THE PROBLEM = Using the records below, copy exactly the part that opens with the line holding "kroužek na klíče" and closes with the line holding "Proposta – A", minus the pictures.

------ MATERIAL PROVIDED

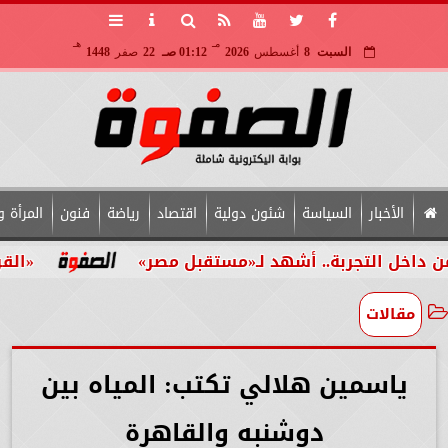
مـ
هـ
السبت
8
أغسطس
2026
01:12 صـ
22
صفر
1448
الأخبار
السياسة
شئون دولية
اقتصاد
رياضة
فنون
المرأة و
تجربة.. أشهد لـ«مستقبل مصر»
«القومي للأشخ
مقالات
ياسمين هلالي تكتب: المياه بين
دوشنبه والقاهرة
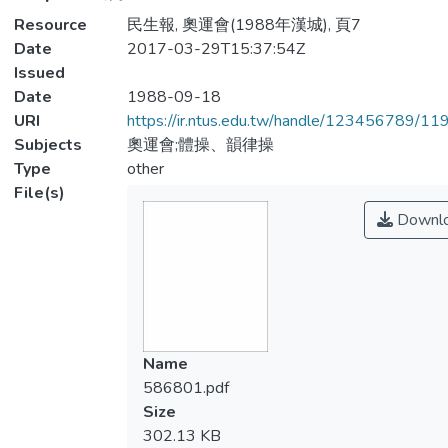
Resource
民生報, 奧運會(1988年漢城), 頁7
Date
2017-03-29T15:37:54Z
Issued
Date
1988-09-18
URI
https://ir.ntus.edu.tw/handle/123456789/1
Subjects
奧運會;體操、韻律操
Type
other
File(s)
Downl
Name
586801.pdf
Size
302.13 KB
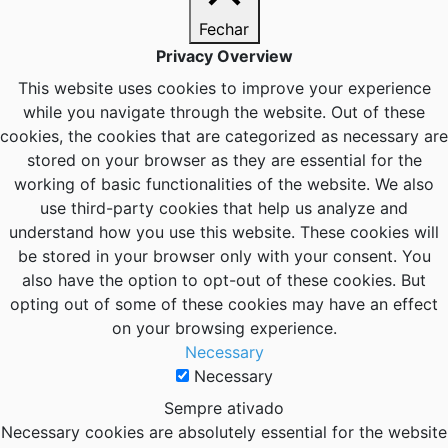
Fechar
Privacy Overview
This website uses cookies to improve your experience
while you navigate through the website. Out of these
cookies, the cookies that are categorized as necessary are
stored on your browser as they are essential for the
working of basic functionalities of the website. We also
use third-party cookies that help us analyze and
understand how you use this website. These cookies will
be stored in your browser only with your consent. You
also have the option to opt-out of these cookies. But
opting out of some of these cookies may have an effect
on your browsing experience.
Necessary
Necessary
Sempre ativado
Necessary cookies are absolutely essential for the website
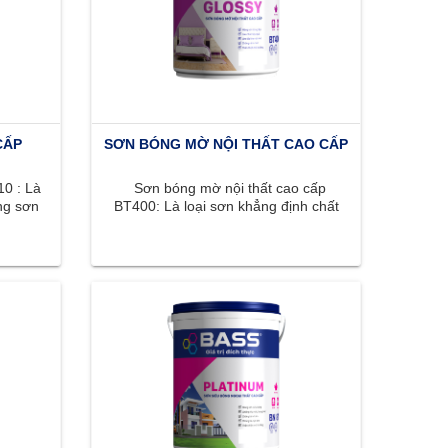
CẤP
SƠN BÓNG MỜ NỘI THẤT CAO CẤP
0 : Là
Sơn bóng mờ nội thất cao cấp
ng sơn
BT400: Là loại sơn khẳng định chất
, ...
lượng đỉnh cao với bề mặt bóng ...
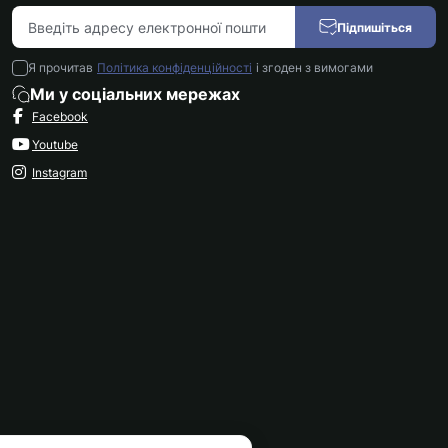
Підпишіться
Я прочитав
Політика конфіденційності
і згоден з вимогами
Ми у соціальних мережах
Facebook
Youtube
Instagram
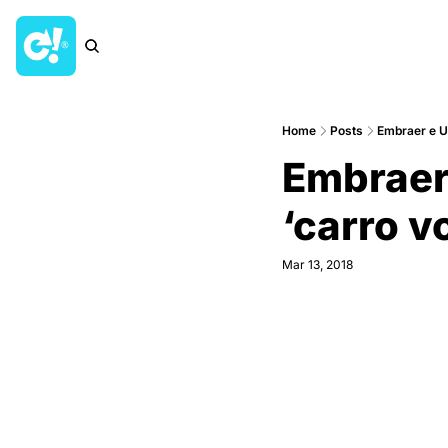
Home
Posts
Embraer e U
Embraer 
‘carro v
Mar 13, 2018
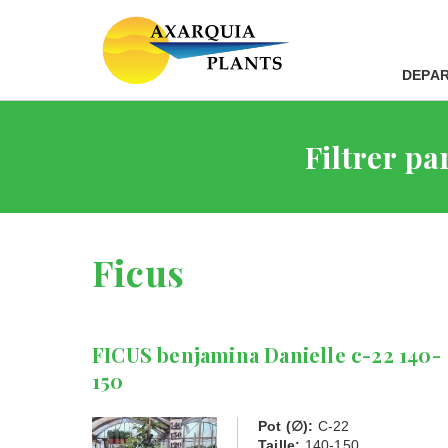
DEPA
Filtrer pa
Ficus
FICUS benjamina Danielle c-22 140-
150
Pot (∅):
C-22
Taille:
140-150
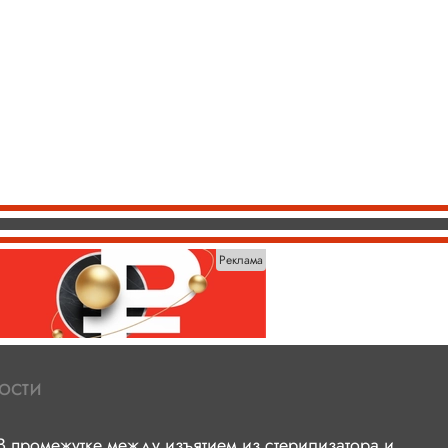
Реклама
ости
В промежутке между изъятием из стерилизатора и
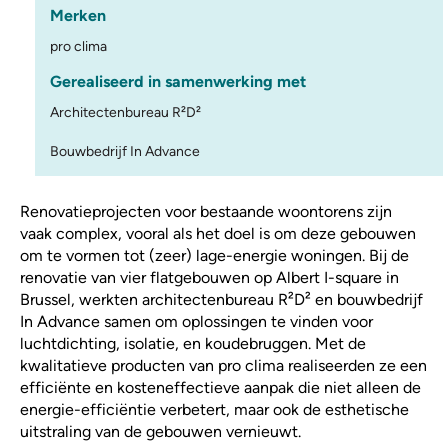
Merken
pro clima
Gerealiseerd in samenwerking met
Architectenbureau R²D²
Bouwbedrijf In Advance
Renovatieprojecten voor bestaande woontorens zijn
vaak complex, vooral als het doel is om deze gebouwen
om te vormen tot (zeer) lage-energie woningen. Bij de
renovatie van vier flatgebouwen op Albert I-square in
Brussel, werkten architectenbureau R²D² en bouwbedrijf
In Advance samen om oplossingen te vinden voor
luchtdichting, isolatie, en koudebruggen. Met de
kwalitatieve producten van pro clima realiseerden ze een
efficiënte en kosteneffectieve aanpak die niet alleen de
energie-efficiëntie verbetert, maar ook de esthetische
uitstraling van de gebouwen vernieuwt.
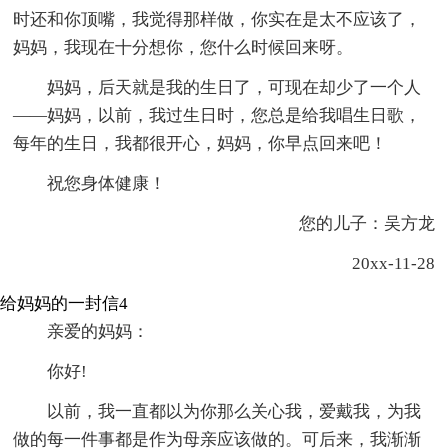
时还和你顶嘴，我觉得那样做，你实在是太不应该了，
妈妈，我现在十分想你，您什么时候回来呀。
妈妈，后天就是我的生日了，可现在却少了一个人
——妈妈，以前，我过生日时，您总是给我唱生日歌，
每年的生日，我都很开心，妈妈，你早点回来吧！
祝您身体健康！
您的儿子：吴方龙
20xx-11-28
给妈妈的一封信4
亲爱的妈妈：
你好!
以前，我一直都以为你那么关心我，爱戴我，为我
做的每一件事都是作为母亲应该做的。可后来，我渐渐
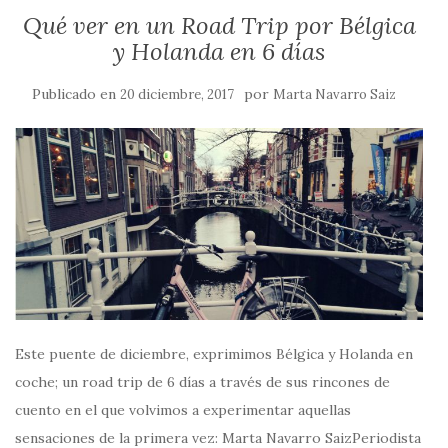
Qué ver en un Road Trip por Bélgica
y Holanda en 6 días
Publicado en
por
20 diciembre, 2017
Marta Navarro Saiz
Este puente de diciembre, exprimimos Bélgica y Holanda en
coche; un road trip de 6 días a través de sus rincones de
cuento en el que volvimos a experimentar aquellas
sensaciones de la primera vez: Marta Navarro SaizPeriodista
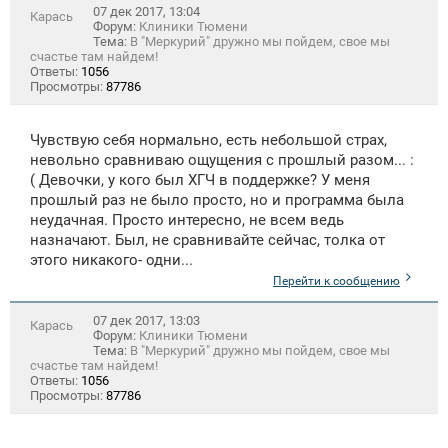
07 дек 2017, 13:04
Карась
Форум:
Клиники Тюмени
Тема:
В "Меркурий" дружно мы пойдем, свое мы
счастье там найдем!
Ответы:
1056
Просмотры:
87786
Чувствую себя нормально, есть небольшой страх,
невольно сравниваю ощущения с прошлый разом... :
( Девочки, у кого был ХГЧ в поддержке? У меня
прошлый раз не было просто, но и программа была
неудачная. Просто интересно, не всем ведь
назначают. Был, не сравнивайте сейчас, толка от
этого никакого- одни...
Перейти к сообщению
07 дек 2017, 13:03
Карась
Форум:
Клиники Тюмени
Тема:
В "Меркурий" дружно мы пойдем, свое мы
счастье там найдем!
Ответы:
1056
Просмотры:
87786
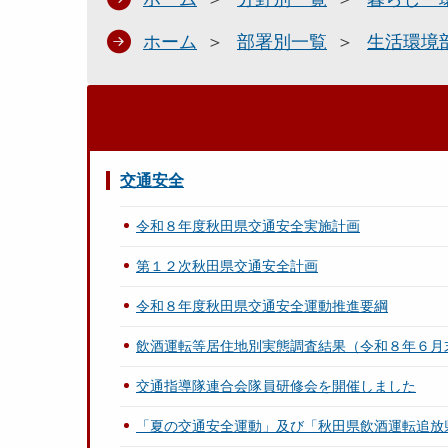
ホーム
部署別一覧
生活環境
交通安全
令和８年度秋田県交通安全実施計画
第１２次秋田県交通安全計画
令和８年度秋田県交通安全運動推進要綱
飲酒運転等居住地別実態調査結果（令和８年６月
交通指導隊連合会隊員研修会を開催しました
「夏の交通安全運動」及び「秋田県飲酒運転追放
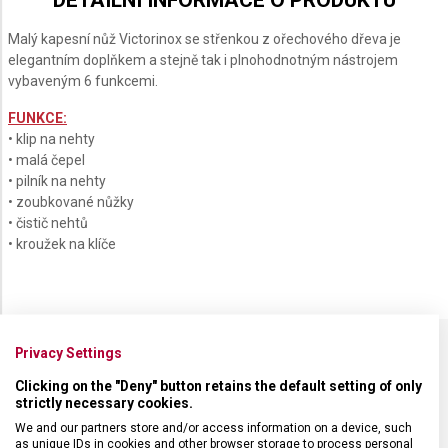
DETAILNÍ INFORMACE O PRODUKTU
Malý kapesní nůž Victorinox se střenkou z ořechového dřeva je
elegantním doplňkem a stejně tak i plnohodnotným nástrojem
vybaveným 6 funkcemi.
FUNKCE:
• klip na nehty
• malá čepel
• pilník na nehty
• zoubkované nůžky
• čistič nehtů
• kroužek na klíče
Privacy Settings
SPECIFIKACE PRODUKTU
Clicking on the "Deny" button retains the default setting of only
strictly necessary cookies.
We and our partners store and/or access information on a device, such
as unique IDs in cookies and other browser storage to process personal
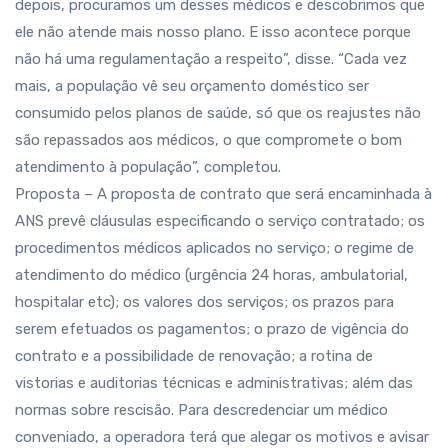
depois, procuramos um desses médicos e descobrimos que
ele não atende mais nosso plano. E isso acontece porque
não há uma regulamentação a respeito”, disse. “Cada vez
mais, a população vê seu orçamento doméstico ser
consumido pelos planos de saúde, só que os reajustes não
são repassados aos médicos, o que compromete o bom
atendimento à população”, completou.
Proposta – A proposta de contrato que será encaminhada à
ANS prevê cláusulas especificando o serviço contratado; os
procedimentos médicos aplicados no serviço; o regime de
atendimento do médico (urgência 24 horas, ambulatorial,
hospitalar etc); os valores dos serviços; os prazos para
serem efetuados os pagamentos; o prazo de vigência do
contrato e a possibilidade de renovação; a rotina de
vistorias e auditorias técnicas e administrativas; além das
normas sobre rescisão. Para descredenciar um médico
conveniado, a operadora terá que alegar os motivos e avisar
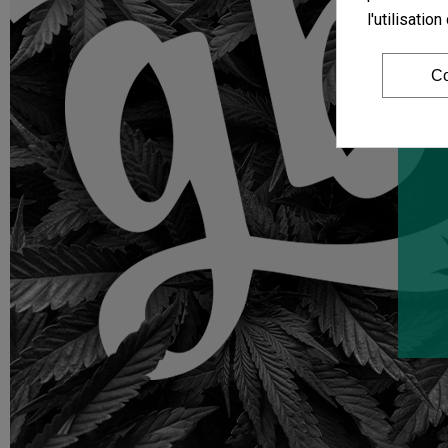
l'utilisati
Co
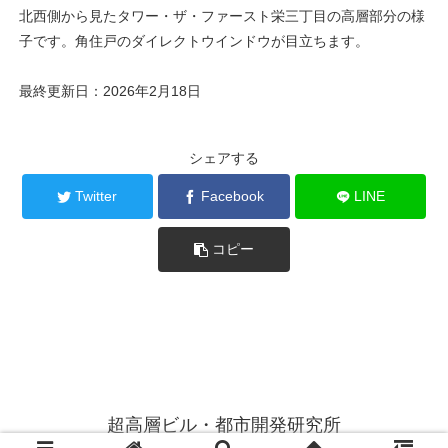
北西側から見たタワー・ザ・ファースト栄三丁目の高層部分の様
子です。角住戸のダイレクトウインドウが目立ちます。
最終更新日：2026年2月18日
シェアする
Twitter
Facebook
LINE
コピー
超高層ビル・都市開発研究所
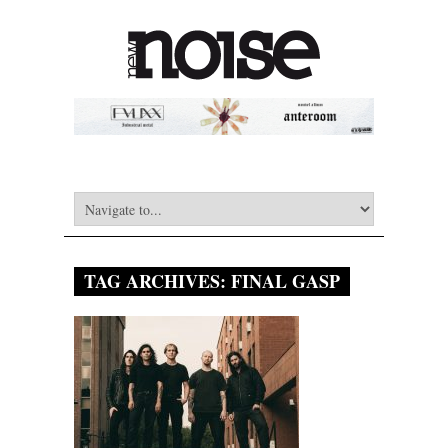
TAG ARCHIVES:
FINAL GASP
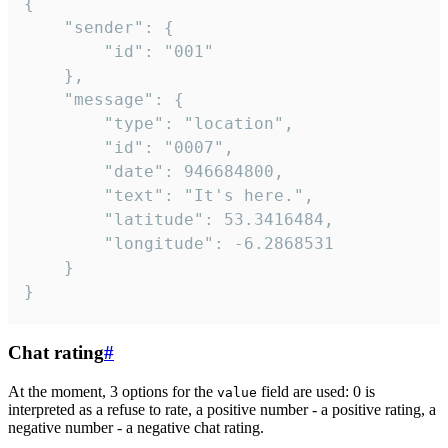
{

	"sender": {

		"id": "001"

	},

	"message": {

		"type": "location",

		"id": "0007",

		"date": 946684800,

		"text": "It's here.",

		"latitude": 53.3416484,

		"longitude": -6.2868531

	}

}
Chat rating
#
At the moment, 3 options for the
field are used: 0 is
value
interpreted as a refuse to rate, a positive number - a positive rating, a
negative number - a negative chat rating.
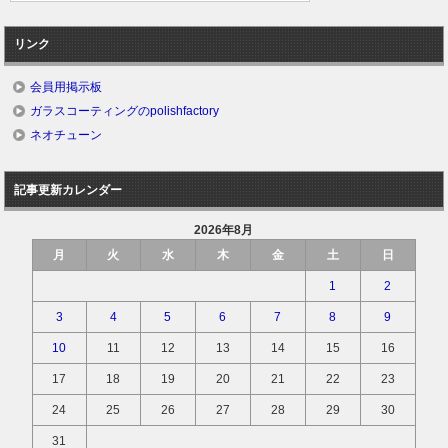
リンク
会員用掲示板
ガラスコーティングのpolishfactory
ネオチューン
記事更新カレンダー
2026年8月
月
火
水
木
金
土
日
1
2
3
4
5
6
7
8
9
10
11
12
13
14
15
16
17
18
19
20
21
22
23
24
25
26
27
28
29
30
31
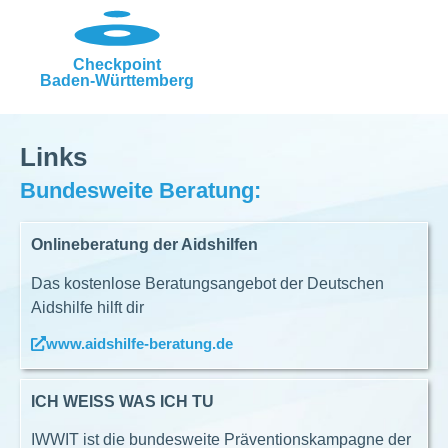
Checkpoint
Baden-Württemberg
Links
Bundesweite Beratung:
Onlineberatung der Aidshilfen
Das kostenlose Beratungsangebot der Deutschen
Aidshilfe hilft dir
www.aidshilfe-beratung.de
ICH WEISS WAS ICH TU
IWWIT ist die bundesweite Präventionskampagne der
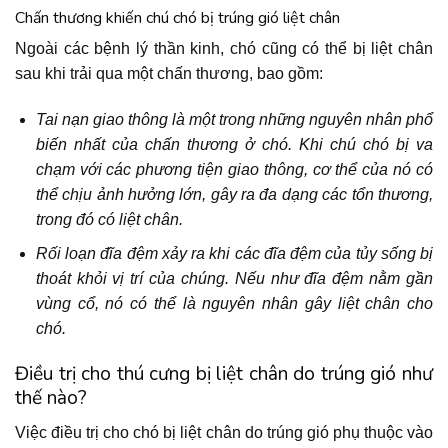
Chấn thương khiến chú chó bị trúng gió liệt chân
Ngoài các bệnh lý thần kinh, chó cũng có thể bị liệt chân
sau khi trải qua một chấn thương, bao gồm:
Tai nạn giao thông là một trong những nguyên nhân phổ
biến nhất của chấn thương ở chó. Khi chú chó bị va
chạm với các phương tiện giao thông, cơ thể của nó có
thể chịu ảnh hưởng lớn, gây ra đa dạng các tổn thương,
trong đó có liệt chân.
Rối loạn đĩa đệm xảy ra khi các đĩa đệm của tủy sống bị
thoát khỏi vị trí của chúng. Nếu như đĩa đệm nằm gần
vùng cổ, nó có thể là nguyên nhân gây liệt chân cho
chó.
Điều trị cho thú cưng bị liệt chân do trúng gió như
thế nào?
Việc điều trị cho chó bị liệt chân do trúng gió phụ thuộc vào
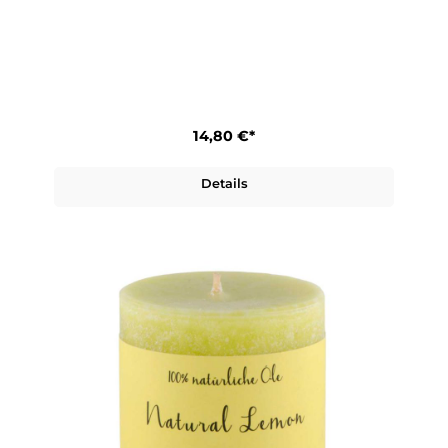
14,80 €*
Details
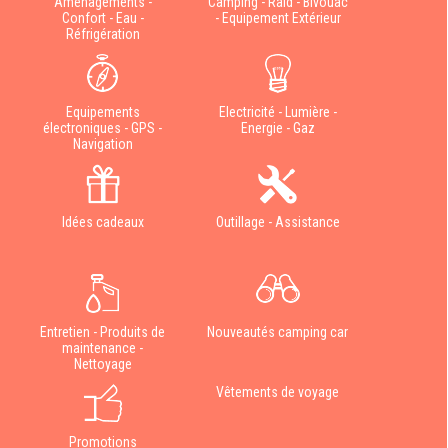
Aménagements -
Camping - Raid - Bivouac
Confort - Eau -
- Equipement Extérieur
Réfrigération
Equipements
Electricité - Lumière -
électroniques - GPS -
Energie - Gaz
Navigation
Idées cadeaux
Outillage - Assistance
Entretien - Produits de
Nouveautés camping car
maintenance -
Nettoyage
Vêtements de voyage
Promotions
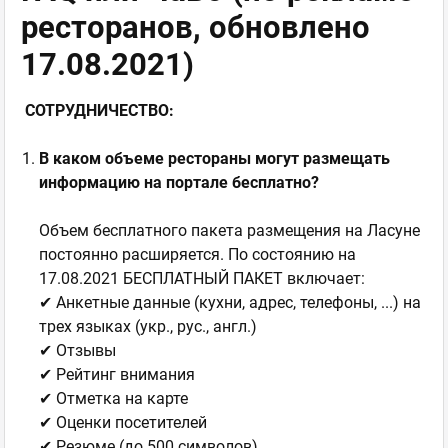
ресторанов, обновлено
17.08.2021)
СОТРУДНИЧЕСТВО:
В каком объеме рестораны могут размещать
информацию на портале бесплатно?
Объем бесплатного пакета размещения на Ласуне
постоянно расширяется. По состоянию на
17.08.2021 БЕСПЛАТНЫЙ ПАКЕТ включает:
✔ Анкетные данные (кухни, адрес, телефоны, ...) на
трех языках (укр., рус., англ.)
✔ Отзывы
✔ Рейтинг внимания
✔ Отметка на карте
✔ Оценки посетителей
✔ Резюме (до 500 символов)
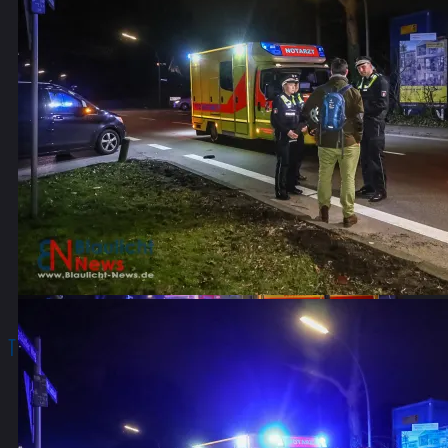
Teile es mit:
Facebook
Drucken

------------

EXERCISE SOLUTION =
• kroužek na klíče
Privacy Settings
SPECIFIKACE PRODUKTU
Clicking on the "Deny" button retains the default setting of only
strictly necessary cookies.
We and our partners store and/or access information on a device, such
as unique IDs in cookies and other browser storage to process personal
depois, procuramos um desses médicos e descobrimos que
ele não atende mais nosso plano. E isso acontece porque
não há uma regulamentação a respeito”, disse. “Cada vez
mais, a população vê seu orçamento doméstico ser
consumido pelos planos de saúde, só que os reajustes não
são repassados aos médicos, o que compromete o bom
atendimento à população”, completou.
Proposta – A proposta de contrato que será encaminhada à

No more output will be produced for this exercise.